Roofing contractor continues to expose workers to potentially deadly fall hazards, US Department of Labor inspections in Appleton area find
APPLETON, WI – An Appleton contractor with a long history of exposing employees to dangerous fall hazards now faces $349,371 in additional penalties after U.S. Department of Labor Occupational Safety and Health Administration inspectors observed roofing workers at heights greater than 6 feet at risk of serious or fatal injuries at two Appleton-area jobsites in May and June 2022.
OSHA has cited Hector Able Hernandez – the operator of Town City Construction – repeatedly for exposing employees to fall hazards and proposed $633,500 in OSHA penalties – still mostly unpaid – for similar violations found during 16 inspections since 2004.

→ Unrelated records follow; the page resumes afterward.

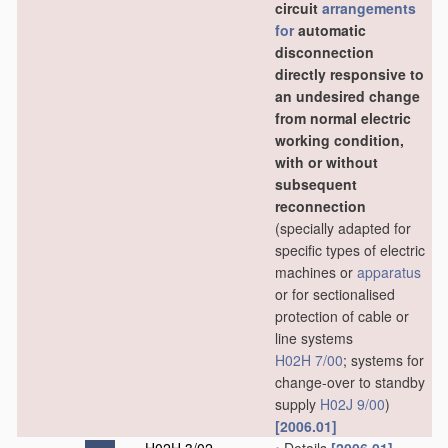
circuit
arrangements
for
automatic
disconnection
directly responsive to
an undesired change
from normal electric
working condition,
with or without
subsequent
reconnection
(specially adapted for
specific types of electric
machines or
apparatus
or for sectionalised
protection of cable or
line systems
H02H 7/00
; systems for
change-over to standby
supply
H02J 9/00
)
[2006.01]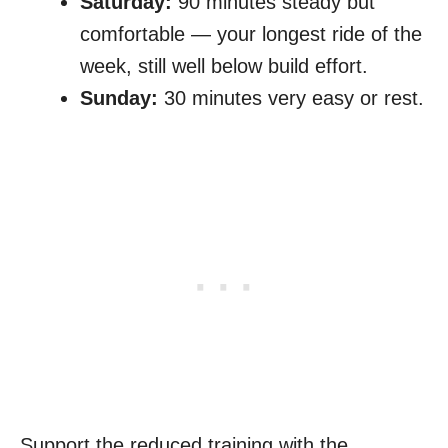
Saturday:
90 minutes steady but
comfortable — your longest ride of the
week, still well below build effort.
Sunday:
30 minutes very easy or rest.
Support the reduced training with the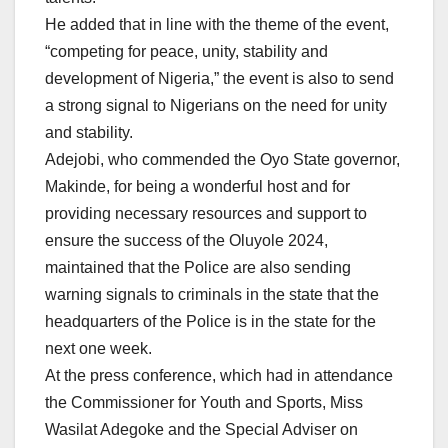
He added that in line with the theme of the event,
“competing for peace, unity, stability and
development of Nigeria,” the event is also to send
a strong signal to Nigerians on the need for unity
and stability.
Adejobi, who commended the Oyo State governor,
Makinde, for being a wonderful host and for
providing necessary resources and support to
ensure the success of the Oluyole 2024,
maintained that the Police are also sending
warning signals to criminals in the state that the
headquarters of the Police is in the state for the
next one week.
At the press conference, which had in attendance
the Commissioner for Youth and Sports, Miss
Wasilat Adegoke and the Special Adviser on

On May 16, 2022, in Greenville and on June 24, 2022, in Appleton, federal inspectors found Hernandez had employed 15 workers at the two sites for two weeks or less.
Following these inspections, OSHA cited Hernandez for three willful and two serious safety violations for failing to provide eye, head and fall protection and train workers on fall hazards.
“Hector Able Hernandez continually puts vulnerable workers at risk by blatantly ignoring federal workplace safety laws that help protect workers from serious and sometimes fatal fall injuries,” said OSHA Area Director Robert Bonack in Appleton, Wisconsin. “Falls are one of deadliest hazards in the construction industry, and yet Town City Construction knowingly fails to fulfill its responsibility to ensure worker safety.”
The Bureau of Labor Statistics reports that 1,008 construction workers died on the job in 2020, with 351 of those fatalities related to falls from elevation.
“Our office has conducted more than 150 inspections of roofing contractors in 2022 – primarily in Outagamie County – following the widespread roofing damage caused by April’s severe storms,” Bonack added. “Employers are responsible for the safety of workers on the job. Those who hire roofing contractors can be another line of defense in protecting workers by insisting that the companies with whom they contract to make repairs follow federal safety regulations.”
The company has 15 business days from receipt of its citations and penalties to comply, request an informal conference with OSHA’s area director, or contest the findings before the independent Occupational Safety and Health Review Commission.